What Is Retrieval-Augmented Generation (RAG)?
Language models do not know what is in your documents unless you tell them. Pasting an entire library into the prompt is impractical — too slow, too expensive, and it hits context limits fast. RAG solves that.
Retrieval-augmented generation (RAG) is a technique that gives a language model access to a searchable document index at query time, so it can answer based on specific passages from your sources rather than from its training data alone. The name describes the pipeline: first retrieve relevant excerpts, then generate a response using them as grounding.
How it works
RAG has three stages. They always run in this order.
1. Indexing (done once, before any query)
Before you can query a document set, each document is:
- Chunked — split into segments, typically 200–500 words each. Whole documents are too long to score against a query reliably; smaller passages match more precisely.
- Embedded — each chunk is converted into an embedding: a vector of numbers that encodes its meaning. Two chunks about the same concept end up close together in vector space, even if they use different words.
- Stored — the embeddings go into a vector database alongside a pointer back to the original text.
This index is what makes fast, meaning-aware search possible. You build it once; querying it costs milliseconds.
2. Retrieval (runs on every query)
When you ask a question:
- The question is also embedded into a vector.
- The vector database finds the chunks whose embeddings are closest to the question vector — a similarity search.
- The top-N chunks (typically 3–10) are pulled from the database, along with their original text.
This is the retrieval step. The language model hasn't seen the question yet — retrieval is a separate, fast lookup that runs before the model is invoked.
3. Generation (runs on every query)
The retrieved chunks are packaged into a prompt:
Context: [chunk 1] [chunk 2] [chunk 3] Question: [your question]
The language model reads the context and generates a response grounded to those passages. It does not search — that already happened. Its job is synthesis and language.
A concrete example
You have 50 research notes about battery technology saved in a Space. You ask: "What did the Stanford paper say about solid-state electrolytes?"
Without RAG, the model answers from training data — which may predate the paper, misremember it, or conflate it with other work.
With RAG:
- Your question is embedded.
- The vector database finds the three most relevant chunks from your notes — including the passage you saved from that paper.
- The model reads those chunks and answers from them, with the option to cite the source passage.
The difference is the source of truth. RAG anchors the answer to your documents; a base model anchors it to its training data.

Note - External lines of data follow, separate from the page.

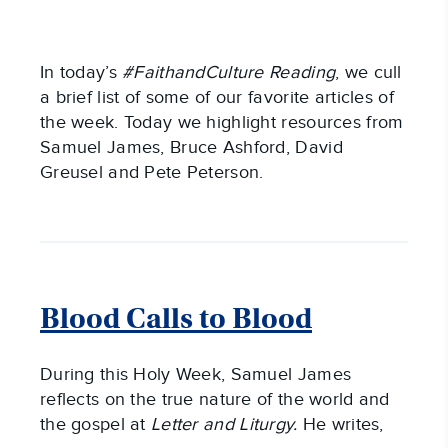
In today’s
#FaithandCulture Reading
, we cull
a brief list of some of our favorite articles of
the week. Today we highlight resources from
Samuel James, Bruce Ashford, David
Greusel and Pete Peterson.
Blood Calls to Blood
During this Holy Week, Samuel James
reflects on the true nature of the world and
the gospel at
Letter and Liturgy.
He writes,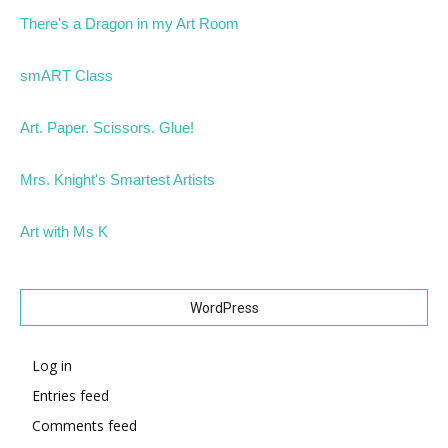
There's a Dragon in my Art Room
smART Class
Art. Paper. Scissors. Glue!
Mrs. Knight's Smartest Artists
Art with Ms K
WordPress
Log in
Entries feed
Comments feed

What RAG can and cannot do
| RAG | Base model (no RAG) | Fine-tuning | |
|---|---|---|---|
| Answers from your documents | ✅ Yes | ❌ No | ✅ Yes |
| Updates without retraining | ✅ Add to index | ❌ No | ❌ Retrain required |
| Can cite the source passage | ✅ Possible | ❌ No | ❌ No |
| Cost relative to fine-tuning | Medium | Low | High |
| Failure mode | Retrieves the wrong chunk | Hallucination | Overfitting |
RAG does not eliminate hallucination — it shifts the risk. If the retriever returns an irrelevant chunk, the model may still generate a plausible-sounding but wrong answer. The quality ceiling is set by retrieval quality, not just model quality.
Why it matters
RAG is the standard mechanism behind "ask your documents" tools because the alternatives are worse:
- Pasting whole documents into a prompt hits the context window fast (see [What Is a Context Window?](what-is-a-context-window.md)) and is expensive per query.
- Fine-tuning is slow to build, expensive to update, and cannot cite sources — so you can't audit why it said what it said.

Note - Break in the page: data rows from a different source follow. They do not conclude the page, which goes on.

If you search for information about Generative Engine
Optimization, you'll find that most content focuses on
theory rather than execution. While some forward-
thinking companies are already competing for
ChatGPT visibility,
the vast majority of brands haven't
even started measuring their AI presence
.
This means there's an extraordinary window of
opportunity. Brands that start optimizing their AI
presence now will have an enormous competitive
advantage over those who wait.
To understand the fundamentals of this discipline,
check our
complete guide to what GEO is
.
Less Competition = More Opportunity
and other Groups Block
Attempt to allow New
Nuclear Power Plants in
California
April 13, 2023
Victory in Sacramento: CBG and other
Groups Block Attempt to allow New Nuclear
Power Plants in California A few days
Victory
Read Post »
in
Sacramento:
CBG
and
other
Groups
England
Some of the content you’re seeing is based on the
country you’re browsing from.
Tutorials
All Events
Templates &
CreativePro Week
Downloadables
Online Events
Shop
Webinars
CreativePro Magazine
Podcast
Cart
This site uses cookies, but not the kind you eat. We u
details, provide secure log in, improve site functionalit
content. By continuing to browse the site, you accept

- RAG indexes are cheap to build, update in seconds, and can surface exactly which passage drove an answer.
For note-takers and researchers, RAG turns a passive library into a queryable system — without touching the underlying model.
Try this
In JustJot.ai, the AI Chat inside a Space uses RAG over your saved notes. To see it working: write a few notes on one topic, open AI Chat, and ask a specific question about that topic. When it answers, check whether the response corresponds to what you actually wrote — that correspondence is the retrieval step surfacing your own passages, not the model guessing.
If the answer seems off, the diagnostic is retrieval, not the model. Ask whether your source actually contains the answer, and whether it was phrased in a way the retriever could match. Reframing the question as a search phrase often helps more than restating it as a natural sentence.
The decision rule: when an AI "chat with your documents" tool gives a wrong answer, suspect retrieval before you suspect the model. The retriever found the wrong chunks — or the right chunks weren't in the index yet.